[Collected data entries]
****************

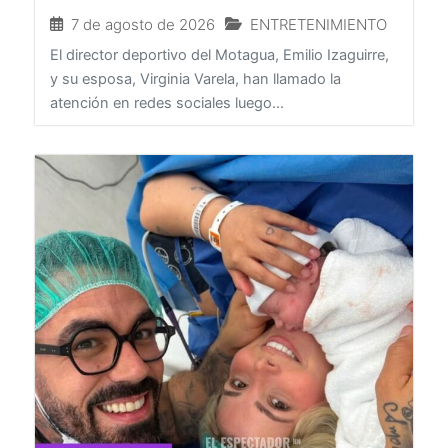
redes
7 de agosto de 2026
ENTRETENIMIENTO
El director deportivo del Motagua, Emilio Izaguirre,
y su esposa, Virginia Varela, han llamado la
atención en redes sociales luego...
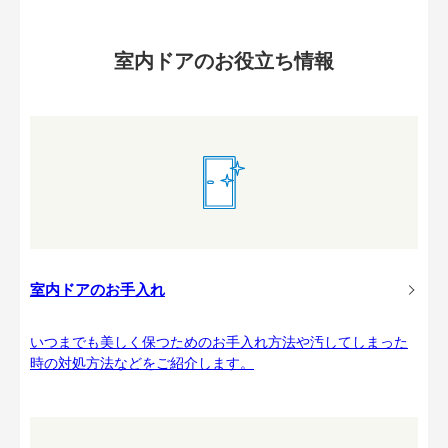
室内ドアのお役立ち情報
室内ドアのお手入れ
いつまでも美しく保つためのお手入れ方法や汚してしまった
時の対処方法などをご紹介します。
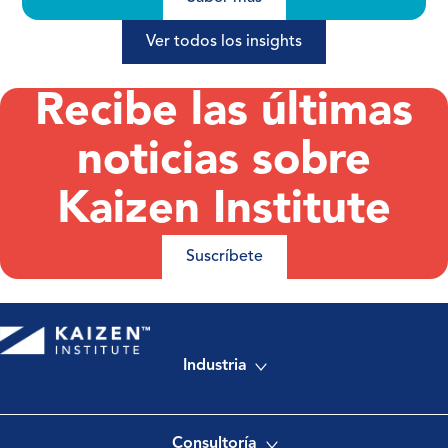
Ver todos los insights
Recibe las últimas
noticias sobre
Kaizen Institute
Suscríbete
Industria
Consultoría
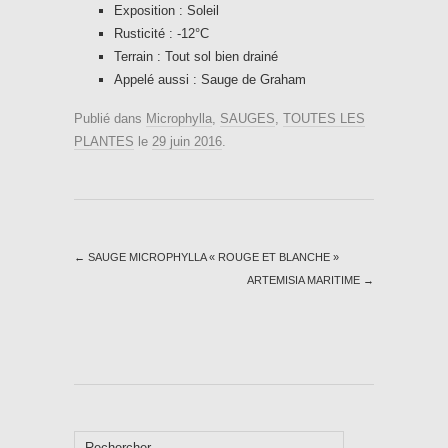
Exposition : Soleil
Rusticité : -12°C
Terrain : Tout sol bien drainé
Appelé aussi : Sauge de Graham
Publié dans
Microphylla
,
SAUGES
,
TOUTES LES
PLANTES
le
29 juin 2016
.
←
SAUGE MICROPHYLLA « ROUGE ET BLANCHE »
ARTEMISIA MARITIME
→
Rechercher :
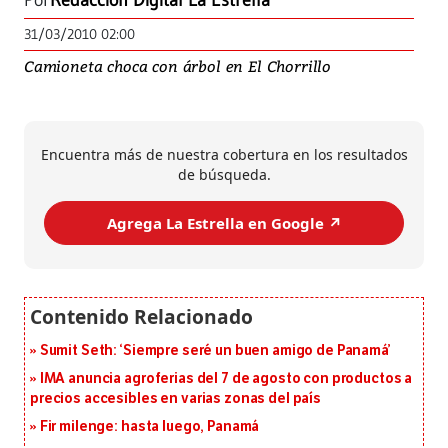
Por
Redacción Digital La Estrella
31/03/2010 02:00
Camioneta choca con árbol en El Chorrillo
Encuentra más de nuestra cobertura en los resultados
de búsqueda.
Agrega La Estrella en Google ↗️
Sumit Seth: ‘Siempre seré un buen amigo de Panamá’
IMA anuncia agroferias del 7 de agosto con productos a
precios accesibles en varias zonas del país
Fir milenge: hasta luego, Panamá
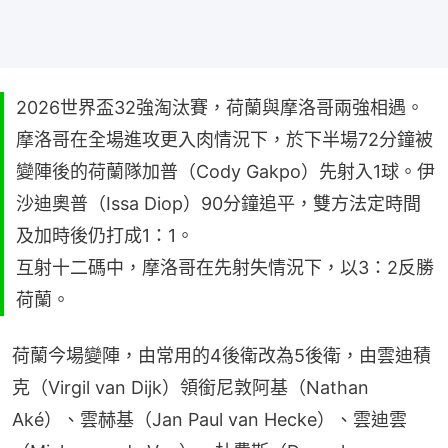
2026世界盃32強淘汰賽，荷蘭與摩洛哥兩強相遇。
摩洛哥在全場進攻更入肉情況下，於下半場72分鐘被
變陣後的荷蘭隊加普（Cody Gakpo）先射入1球。伊
沙迪奧普（Issa Diop）90分鐘追平，雙方法定時間
及加時後仍打成1：1。
互射十二碼中，摩洛哥在先射失情況下，以3：2反勝
荷蘭。
荷蘭今場變陣，由常用的4後衛改為5後衛，由雲迪積
克（Virgil van Dijk）領銜尼敦阿基（Nathan 
Aké）、雲赫基（Jan Paul van Hecke）、雲迪雲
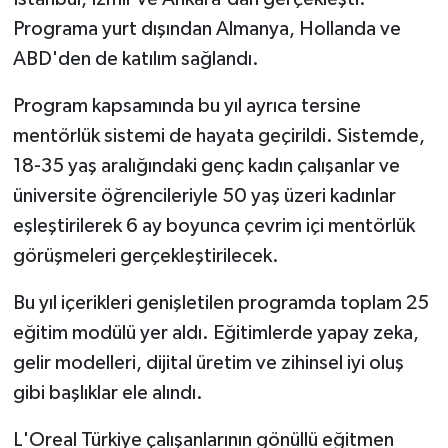
Programa yurt dışından Almanya, Hollanda ve
ABD'den de katılım sağlandı.
Program kapsamında bu yıl ayrıca tersine
mentörlük sistemi de hayata geçirildi. Sistemde,
18-35 yaş aralığındaki genç kadın çalışanlar ve
üniversite öğrencileriyle 50 yaş üzeri kadınlar
eşleştirilerek 6 ay boyunca çevrim içi mentörlük
görüşmeleri gerçekleştirilecek.
Bu yıl içerikleri genişletilen programda toplam 25
eğitim modülü yer aldı. Eğitimlerde yapay zeka,
gelir modelleri, dijital üretim ve zihinsel iyi oluş
gibi başlıklar ele alındı.
L'Oreal Türkiye çalışanlarının gönüllü eğitmen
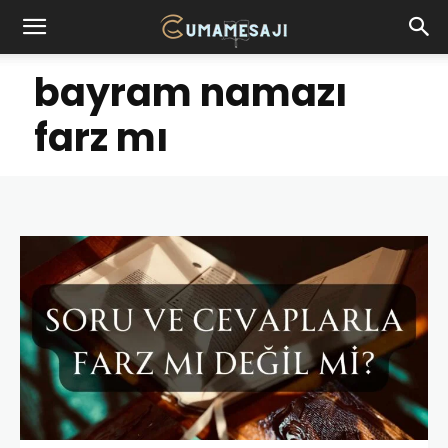
bayram namazı
farz mı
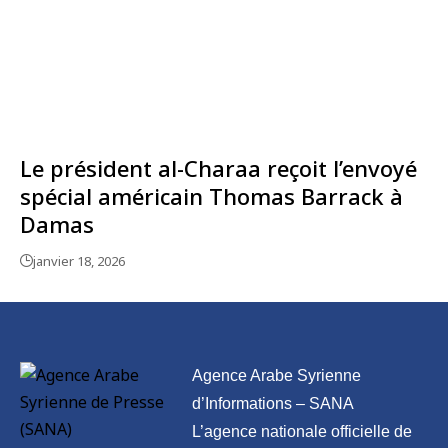
Le président al-Charaa reçoit l’envoyé
spécial américain Thomas Barrack à
Damas
janvier 18, 2026
Agence Arabe Syrienne
d’Informations – SANA
L’agence nationale officielle de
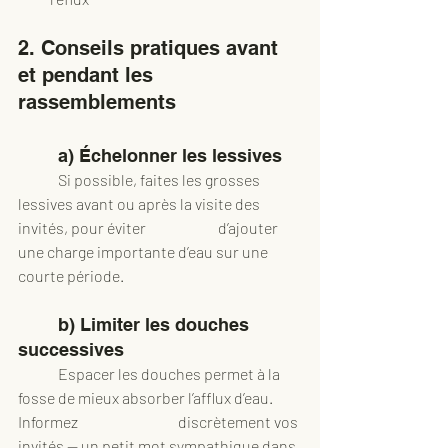
2. Conseils pratiques avant 
et pendant les 
rassemblements
	a) Échelonner les lessives
	Si possible, faites les grosses 
lessives avant ou après la visite des 
invités, pour éviter 		d’ajouter 
une charge importante d’eau sur une 
courte période.
	b) Limiter les douches 
successives
	Espacer les douches permet à la 
fosse de mieux absorber l’afflux d’eau. 
Informez 			discrètement vos 
invités — un petit mot sympathique dans 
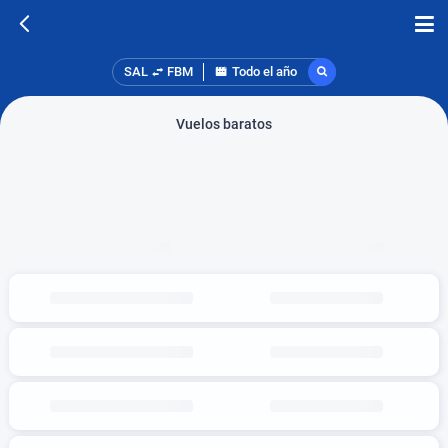
SAL
FBM
Todo el año
Vuelos baratos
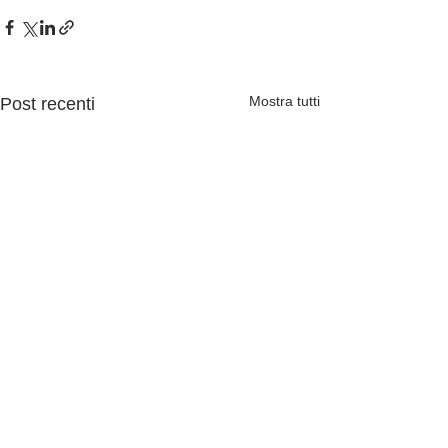
Mostra tutti
Post recenti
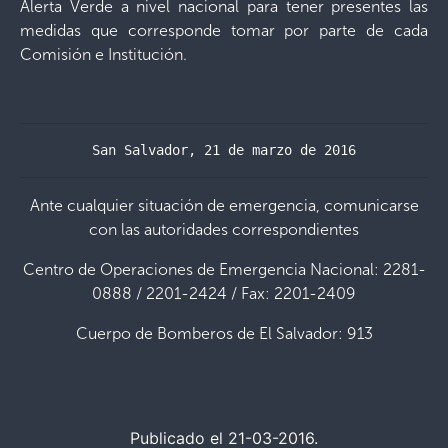
Alerta Verde a nivel nacional para tener presentes las
medidas que corresponde tomar por parte de cada
Comisión e Institución.
San Salvador, 21 de marzo de 2016
Ante cualquier situación de emergencia, comunicarse
con las autoridades correspondientes
Centro de Operaciones de Emergencia Nacional: 2281-
0888 / 2201-2424 / Fax: 2201-2409
Cuerpo de Bomberos de El Salvador: 913
Publicado el 21-03-2016.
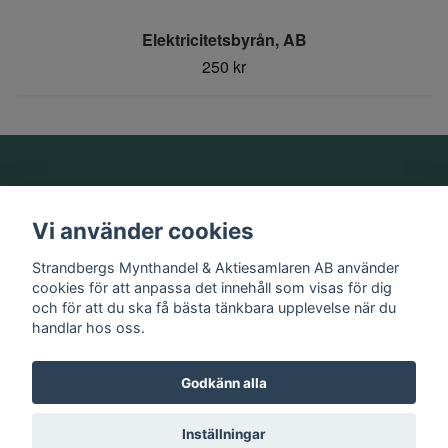
Elektricitetsbyrån, AB
250 kr
Om oss
Vi använder cookies
Information
Strandbergs Mynthandel & Aktiesamlaren AB använder
cookies för att anpassa det innehåll som visas för dig
och för att du ska få bästa tänkbara upplevelse när du
Sociala medier
handlar hos oss.
Godkänn alla
© 2026 Strandbergs Mynthandel & Aktiesamlaren AB
Inställningar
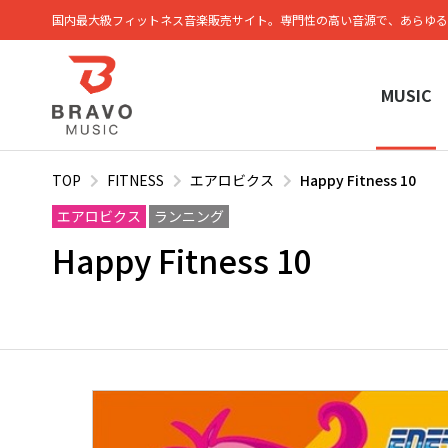
国内最大級フィットネス⾳楽販売サイト。専⾨性の⾼い⾳源で、あらゆる
MUSIC
TOP
FITNESS
エアロビクス
Happy Fitness 10
エアロビクス
ランニング
Happy Fitness 10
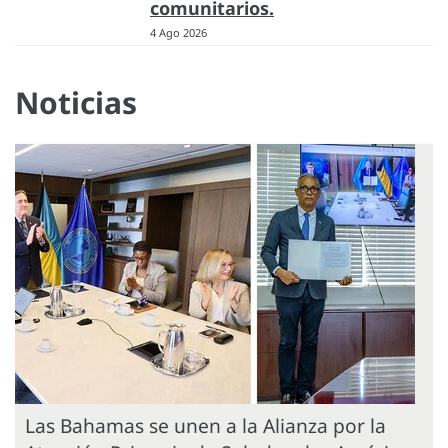
comunitarios.
4 Ago 2026
Noticias
Las Bahamas se unen a la Alianza por la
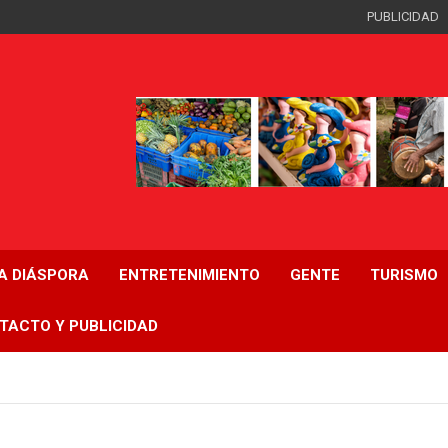
PUBLICIDAD
LA DIÁSPORA
ENTRETENIMIENTO
GENTE
TURISMO
TACTO Y PUBLICIDAD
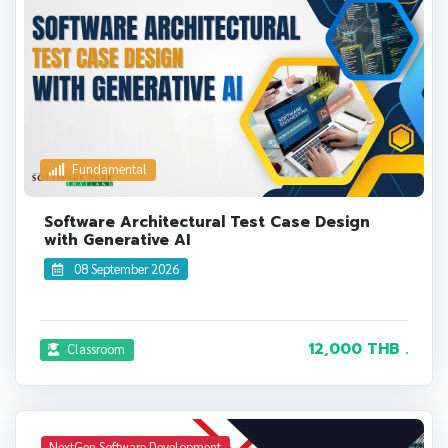
Fundamental
Software Architectural Test Case Design
with Generative AI
08 September 2026
12,000 THB .
Classroom
NextGen Software Development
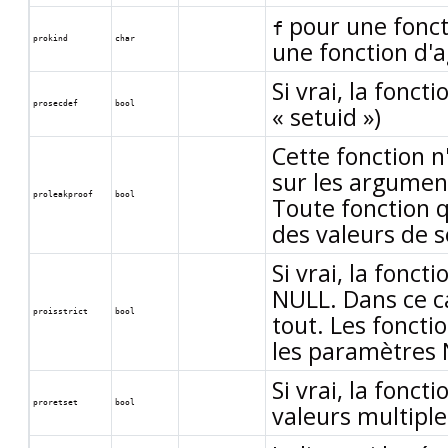
pour une fonc
f
prokind
char
une fonction d'
Si vrai, la fonct
prosecdef
bool
«
setuid
»
)
Cette fonction n
sur les argument
proleakproof
bool
Toute fonction 
des valeurs de s
Si vrai, la fonc
NULL. Dans ce ca
proisstrict
bool
tout. Les foncti
les paramètres
Si vrai, la fonc
proretset
bool
valeurs multiple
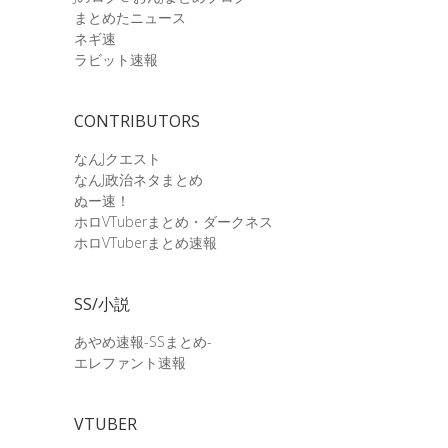
まとめたニュース
ネギ速
ラビット速報
CONTRIBUTORS
なんJクエスト
なんJ政治ネタまとめ
ぬー速！
ホロVTuberまとめ・ダークネス
ホロVTuberまとめ速報
SS/小説
あやめ速報-SSまとめ-
エレファント速報
VTUBER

****************

*What is being asked*
Each entry needs to be returned verbatim, with its pictures left out.

*Response to the task*
redes
7 de agosto de 2026
ENTRETENIMIENTO
El director deportivo del Motagua, Emilio Izaguirre,
y su esposa, Virginia Varela, han llamado la
atención en redes sociales luego...
室内ドアのお役立ち情報
室内ドアのお手入れ
いつまでも美しく保つためのお手入れ方法や汚してしまった
時の対処方法などをご紹介します。
Ver todos los insights
Recibe las últimas
noticias sobre
Kaizen Institute
Suscríbete
Industria
Consultoría
Exposition : Soleil
Rusticité : -12°C
Terrain : Tout sol bien drainé
Appelé aussi : Sauge de Graham
Publié dans
Microphylla
,
SAUGES
,
TOUTES LES
PLANTES
le
29 juin 2016
.
←
SAUGE MICROPHYLLA « ROUGE ET BLANCHE »
ARTEMISIA MARITIME
→
Rechercher :
Por
Redacción Digital La Estrella
31/03/2010 02:00
Camioneta choca con árbol en El Chorrillo
Encuentra más de nuestra cobertura en los resultados
de búsqueda.
Agrega La Estrella en Google ↗️
Sumit Seth: ‘Siempre seré un buen amigo de Panamá’
IMA anuncia agroferias del 7 de agosto con productos a
precios accesibles en varias zonas del país
Fir milenge: hasta luego, Panamá
2026世界盃32強淘汰賽，荷蘭與摩洛哥兩強相遇。
摩洛哥在全場進攻更入肉情況下，於下半場72分鐘被
變陣後的荷蘭隊加普（Cody Gakpo）先射入1球。伊
沙迪奧普（Issa Diop）90分鐘追平，雙方法定時間
及加時後仍打成1：1。
互射十二碼中，摩洛哥在先射失情況下，以3：2反勝
荷蘭。
荷蘭今場變陣，由常用的4後衛改為5後衛，由雲迪積
克（Virgil van Dijk）領銜尼敦阿基（Nathan 
Aké）、雲赫基（Jan Paul van Hecke）、雲迪雲
Programa yurt dışından Almanya, Hollanda ve
ABD'den de katılım sağlandı.
Program kapsamında bu yıl ayrıca tersine
mentörlük sistemi de hayata geçirildi. Sistemde,
18-35 yaş aralığındaki genç kadın çalışanlar ve
üniversite öğrencileriyle 50 yaş üzeri kadınlar
eşleştirilerek 6 ay boyunca çevrim içi mentörlük
görüşmeleri gerçekleştirilecek.
Bu yıl içerikleri genişletilen programda toplam 25
eğitim modülü yer aldı. Eğitimlerde yapay zeka,
gelir modelleri, dijital üretim ve zihinsel iyi oluş
gibi başlıklar ele alındı.
L'Oreal Türkiye çalışanlarının gönüllü eğitmen
bayram namazı
farz mı
Le président al-Charaa reçoit l’envoyé
spécial américain Thomas Barrack à
Damas
janvier 18, 2026
Agence Arabe Syrienne
d’Informations – SANA
L’agence nationale officielle de
2. Conseils pratiques avant 
et pendant les 
rassemblements
	a) Échelonner les lessives
	Si possible, faites les grosses 
lessives avant ou après la visite des 
invités, pour éviter 		d’ajouter 
une charge importante d’eau sur une 
courte période.
	b) Limiter les douches 
successives
	Espacer les douches permet à la 
fosse de mieux absorber l’afflux d’eau. 
Informez 			discrètement vos 
invités — un petit mot sympathique dans 
SAL
FBM
Todo el año
Vuelos baratos
Mostra tutti
Post recenti
Alerta Verde a nivel nacional para tener presentes las
medidas que corresponde tomar por parte de cada
Comisión e Institución.
San Salvador, 21 de marzo de 2016
Ante cualquier situación de emergencia, comunicarse
con las autoridades correspondientes
Centro de Operaciones de Emergencia Nacional: 2281-
0888 / 2201-2424 / Fax: 2201-2409
Cuerpo de Bomberos de El Salvador: 913
Publicado el 21-03-2016.
Elektricitetsbyrån, AB
250 kr
Om oss
Vi använder cookies
Information
Strandbergs Mynthandel & Aktiesamlaren AB använder
cookies för att anpassa det innehåll som visas för dig
och för att du ska få bästa tänkbara upplevelse när du
Sociala medier
handlar hos oss.
Godkänn alla
© 2026 Strandbergs Mynthandel & Aktiesamlaren AB
Inställningar
国内最大級フィットネス⾳楽販売サイト。専⾨性の⾼い⾳源で、あらゆる
MUSIC
TOP
FITNESS
エアロビクス
Happy Fitness 10
エアロビクス
ランニング
Happy Fitness 10
comunitarios.
4 Ago 2026
Noticias
Las Bahamas se unen a la Alianza por la
PUBLICIDAD
LA DIÁSPORA
ENTRETENIMIENTO
GENTE
TURISMO
TACTO Y PUBLICIDAD
Fundamental
Software Architectural Test Case Design
with Generative AI
08 September 2026
12,000 THB .
Classroom
NextGen Software Development
pour une fonc
f
prokind
char
une fonction d'
Si vrai, la fonct
prosecdef
bool
«
setuid
»
)
Cette fonction n
sur les argument
proleakproof
bool
Toute fonction 
des valeurs de s
Si vrai, la fonc
NULL. Dans ce ca
proisstrict
bool
tout. Les foncti
les paramètres
Si vrai, la fonc
proretset
bool
valeurs multiple
まとめたニュース
ネギ速
ラビット速報
CONTRIBUTORS
なんJクエスト
なんJ政治ネタまとめ
ぬー速！
ホロVTuberまとめ・ダークネス
ホロVTuberまとめ速報
SS/小説
あやめ速報-SSまとめ-
エレファント速報
VTUBER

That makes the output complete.